# Corrosive Ammunition



## Militant_Tiger (Feb 23, 2004)

What is your cleaning routine for corrosive milsurp?


----------



## mr.trooper (Aug 3, 2004)

For corossive ammo?

1) swab bore and barrel wtih a copper whire brush to loosen particles

2) Coat a swab in Powder solvent and run it through

3) Wire brush again

4) run clean swabs through untill most of the gunk is out

5) Run a Hoppes "tornado" bore cleaning brush through it a few times

6) run oily swabs through it untill they come out with no brown/yellow/black
streaks on them

7) run one of those soft bushy cotton brushes(forgot the name) through it

8)Look up through the barrel at the light-bulb and watch the bore shimmer!

This is the method i use to keep my SKS in prestiene mechanical shape after firing 200+ rounds of Russian Surpluss through it (laquere coated 124gr. Soft points)


----------



## Militant_Tiger (Feb 23, 2004)

I was told that just cleaning like that wouldnt get the corrosive salts out, and that either ammonia or boiling water had to be used. Any other opinions?


----------



## mr.trooper (Aug 3, 2004)

Boiling water, and Amonia.....i think the amonia would be just as bad as the corrosive powder.

I KNOW the militarty doesnt stop to pour amonia or boiling water down their barrels.

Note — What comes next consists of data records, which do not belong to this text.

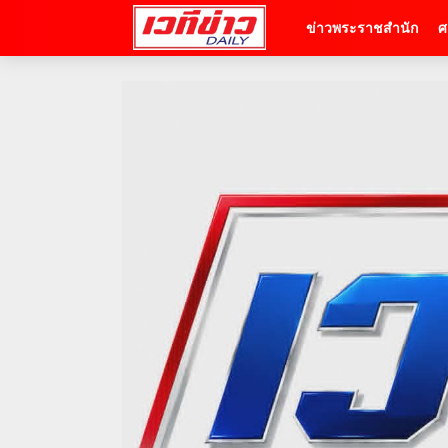
ข่าวพระราชสำนัก
ศ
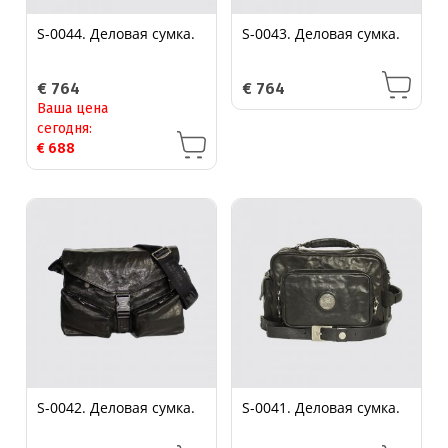
S-0044. Деловая сумка.
S-0043. Деловая сумка.
€
764
€
764
Ваша цена
сегодня:
€
688
S-0042. Деловая сумка.
S-0041. Деловая сумка.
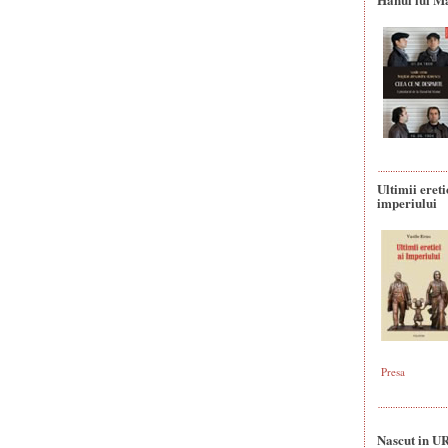
Ultimii ereti
imperiului
Presa
Nascut in U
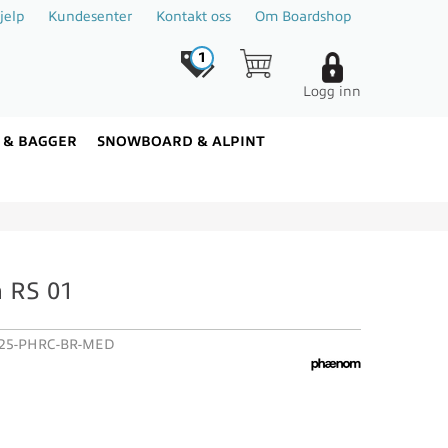
jelp
Kundesenter
Kontakt oss
Om Boardshop
1
Logg inn
 & BAGGER
SNOWBOARD & ALPINT
 RS 01
5-PHRC-BR-MED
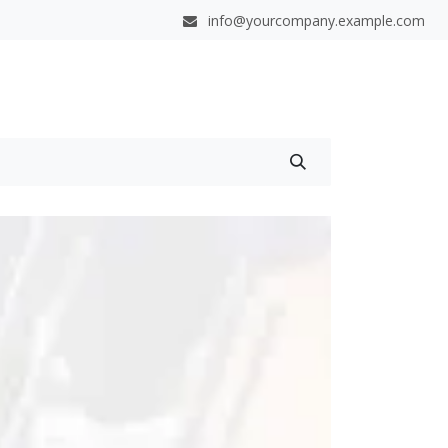
info@yourcompany.example.com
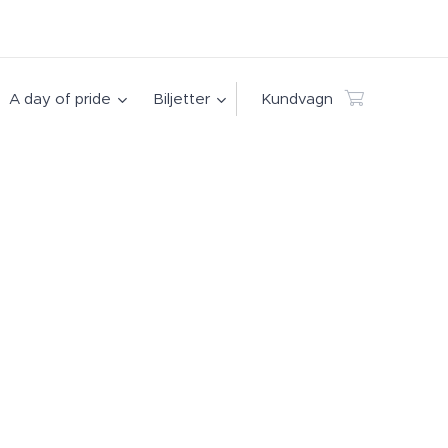
A day of pride
Biljetter
Kundvagn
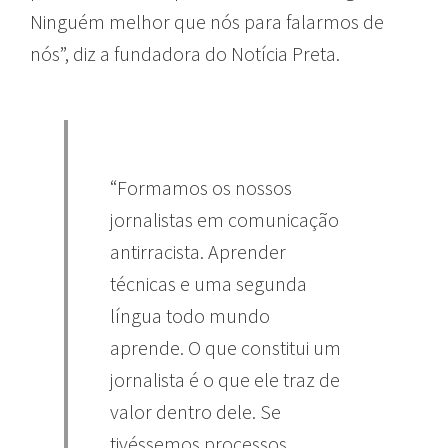
Ninguém melhor que nós para falarmos de
nós”, diz a fundadora do Notícia Preta.
“Formamos os nossos
jornalistas em comunicação
antirracista. Aprender
técnicas e uma segunda
língua todo mundo
aprende. O que constitui um
jornalista é o que ele traz de
valor dentro dele. Se
tivéssemos processos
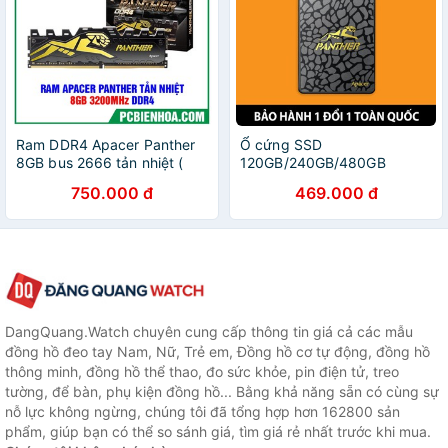
Ram DDR4 Apacer Panther
Ổ cứng SSD
8GB bus 2666 tản nhiệt (
120GB/240GB/480GB
Bảo hành 36T)
Apacer AS340 PANTHER
750.000 đ
469.000 đ
2.5-Inch SATA III Hàng chính
hãng - Bảo hành 36 tháng
DangQuang.Watch chuyên cung cấp thông tin giá cả các mẫu
đồng hồ đeo tay Nam, Nữ, Trẻ em, Đồng hồ cơ tự động, đồng hồ
thông minh, đồng hồ thể thao, đo sức khỏe, pin điện tử, treo
tường, để bàn, phụ kiện đồng hồ... Bằng khả năng sẵn có cùng sự
nỗ lực không ngừng, chúng tôi đã tổng hợp hơn 162800 sản
phẩm, giúp bạn có thể so sánh giá, tìm giá rẻ nhất trước khi mua.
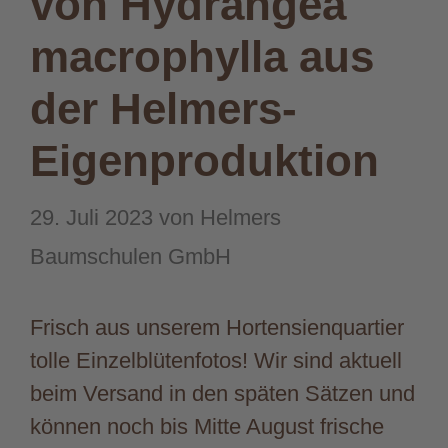
von Hydrangea
macrophylla aus
der Helmers-
Eigenproduktion
29. Juli 2023
von
Helmers
Baumschulen GmbH
Frisch aus unserem Hortensienquartier
tolle Einzelblütenfotos! Wir sind aktuell
beim Versand in den späten Sätzen und
können noch bis Mitte August frische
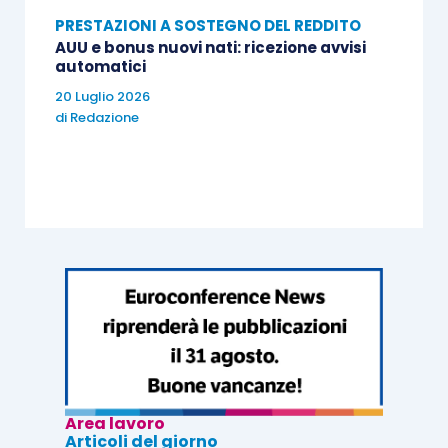
PRESTAZIONI A SOSTEGNO DEL REDDITO
AUU e bonus nuovi nati: ricezione avvisi
automatici
20 Luglio 2026
di
Redazione
Area lavoro
Articoli del giorno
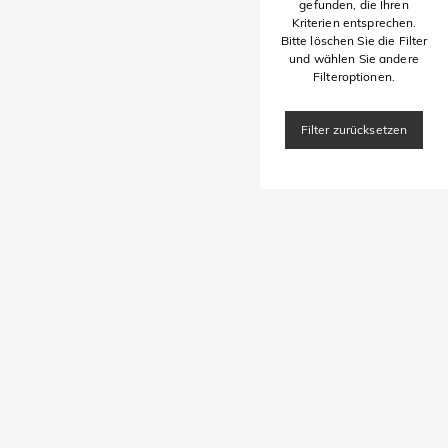
gefunden, die Ihren
Kriterien entsprechen.
Bitte löschen Sie die Filter
und wählen Sie andere
Filteroptionen.
Filter zurücksetzen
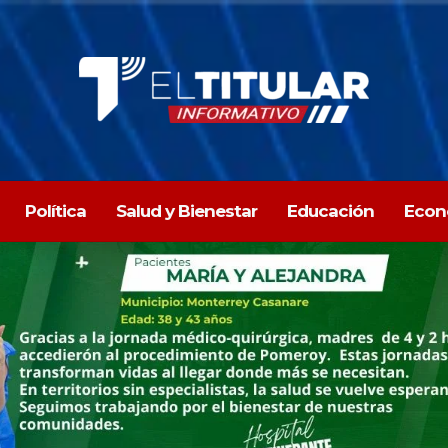
Política
Salud y Bienestar
Educación
Econ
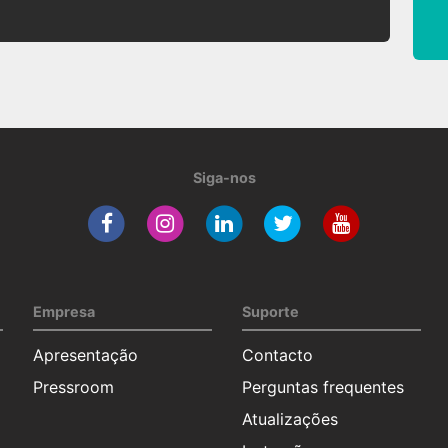
Siga-nos
Empresa
Suporte
Apresentação
Contacto
Pressroom
Perguntas frequentes
Atualizações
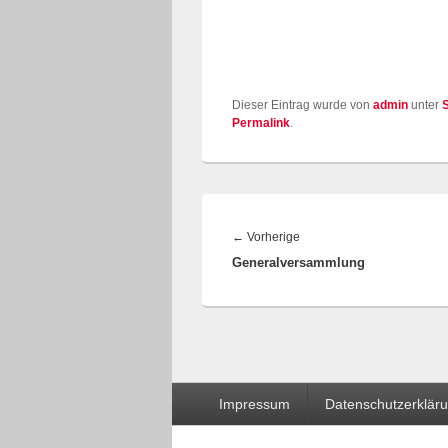
Dieser Eintrag wurde von
admin
unter
Permalink
.
Beitragsnavigation
Vorheriger
←
Vorherige
Generalversammlung
Beitrag:
Seitenfuß-
Impressum
Datenschutzerklär
Menü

Iv been firing at least 100 rounds through this gun eveory weekend for a good while now and not seen any ill efects. But who knows. the Crome lined barre probably has something to do with that.


----------



## Bobm (Aug 26, 2003)

Boiling water is a good way to clean a gun but it has to be boiling so that the metal gets so hot that the water evaporates then follow up with normal lubrication. We used it frequently to clean our M 16's when I was in the army.


----------



## Militant_Tiger (Feb 23, 2004)

What do you think about the diluted ammonia (or windex with ammonia) Bob?


----------



## Bobm (Aug 26, 2003)

I don't think it would harm anything but I don't know if it would help much either just try using real hot soapy water and scrub the heck out of it then rinse with clean hot water. You will know if its hot enough because the water will instantly evaporate once the gun metal get hot. then let it sit for a hour or so and re-lubricate. IF that doesn't work then try the ammonia. The key is rinsing it correctly and relubing.


----------